◆ Information supplied
========

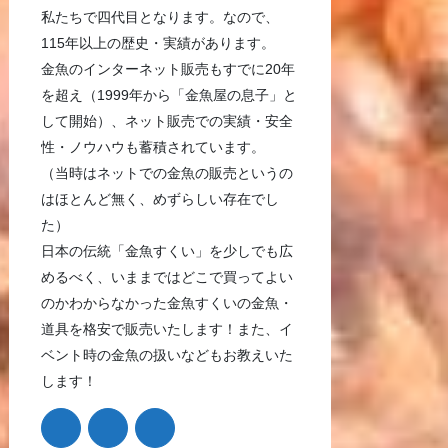
私たちで四代目となります。なので、
115年以上の歴史・実績があります。
金魚のインターネット販売もすでに20年
を超え（1999年から「金魚屋の息子」と
して開始）、ネット販売での実績・安全
性・ノウハウも蓄積されています。
（当時はネットでの金魚の販売というの
はほとんど無く、めずらしい存在でし
た）
日本の伝統「金魚すくい」を少しでも広
めるべく、いままではどこで買ってよい
のかわからなかった金魚すくいの金魚・
道具を格安で販売いたします！また、イ
ベント時の金魚の扱いなどもお教えいた
します！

========

◆ What you are asked to do
An exact restatement of the lines from the one with "して開始）、ネット販売での実績・安全" through the last line of the data is the only acceptable answer.

◆ Result of this task
して開始）、ネット販売での実績・安全
性・ノウハウも蓄積されています。
（当時はネットでの金魚の販売というの
はほとんど無く、めずらしい存在でし
た）
日本の伝統「金魚すくい」を少しでも広
めるべく、いままではどこで買ってよい
のかわからなかった金魚すくいの金魚・
道具を格安で販売いたします！また、イ
ベント時の金魚の扱いなどもお教えいた
します！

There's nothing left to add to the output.